--- EXERCISE PROMPT ---
Using the records below, give again exactly the lines from the line that contains "фортепиано. Она также посещала" through the line that contains "концертах, показывая свои артистические", both ends included, and only those.

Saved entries
——

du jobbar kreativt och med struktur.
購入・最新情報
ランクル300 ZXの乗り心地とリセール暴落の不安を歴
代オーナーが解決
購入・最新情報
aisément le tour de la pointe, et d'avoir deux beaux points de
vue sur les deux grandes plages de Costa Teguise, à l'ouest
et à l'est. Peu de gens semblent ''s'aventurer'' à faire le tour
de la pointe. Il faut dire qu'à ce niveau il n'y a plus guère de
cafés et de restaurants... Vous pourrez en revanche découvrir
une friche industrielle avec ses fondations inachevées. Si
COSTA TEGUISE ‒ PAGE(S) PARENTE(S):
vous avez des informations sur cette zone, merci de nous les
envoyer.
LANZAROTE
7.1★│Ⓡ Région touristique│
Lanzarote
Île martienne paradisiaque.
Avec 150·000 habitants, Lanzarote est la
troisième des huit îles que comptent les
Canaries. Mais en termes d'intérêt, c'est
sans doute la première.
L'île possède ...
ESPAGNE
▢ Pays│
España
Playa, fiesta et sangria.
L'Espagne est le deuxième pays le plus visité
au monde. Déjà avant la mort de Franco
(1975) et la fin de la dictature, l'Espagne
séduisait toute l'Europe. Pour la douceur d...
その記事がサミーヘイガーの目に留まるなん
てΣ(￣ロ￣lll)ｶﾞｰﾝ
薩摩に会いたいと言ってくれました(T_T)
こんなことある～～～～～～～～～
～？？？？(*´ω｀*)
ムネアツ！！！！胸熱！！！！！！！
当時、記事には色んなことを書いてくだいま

——

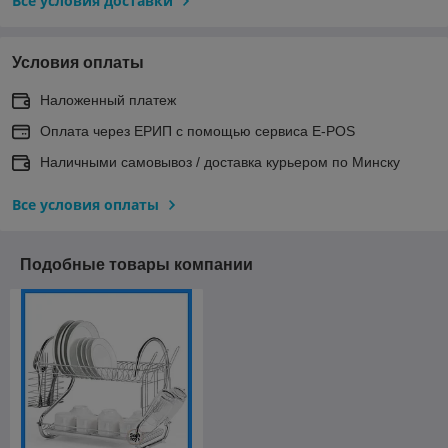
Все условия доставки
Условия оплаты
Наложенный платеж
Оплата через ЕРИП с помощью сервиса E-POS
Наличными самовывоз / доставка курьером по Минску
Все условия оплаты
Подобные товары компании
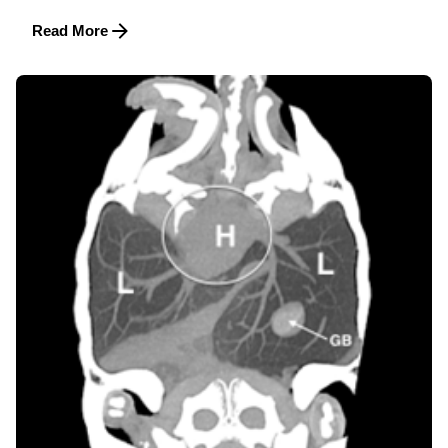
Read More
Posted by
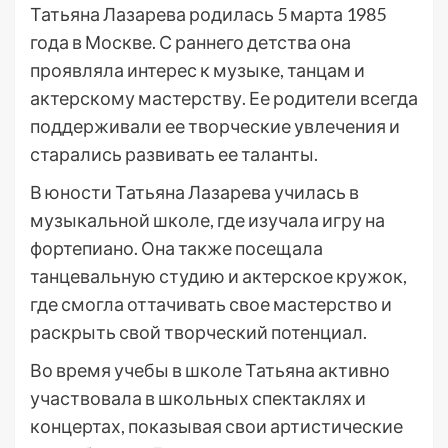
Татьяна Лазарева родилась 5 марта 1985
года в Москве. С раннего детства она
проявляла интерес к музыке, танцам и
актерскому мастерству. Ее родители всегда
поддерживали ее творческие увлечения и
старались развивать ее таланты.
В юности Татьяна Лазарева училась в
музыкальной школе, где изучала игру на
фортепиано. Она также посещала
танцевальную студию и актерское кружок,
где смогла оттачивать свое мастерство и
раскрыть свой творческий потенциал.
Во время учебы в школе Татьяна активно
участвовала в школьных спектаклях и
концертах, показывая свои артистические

——

--- YOUR SOLUTION ---
фортепиано. Она также посещала
танцевальную студию и актерское кружок,
где смогла оттачивать свое мастерство и
раскрыть свой творческий потенциал.
Во время учебы в школе Татьяна активно
участвовала в школьных спектаклях и
концертах, показывая свои артистические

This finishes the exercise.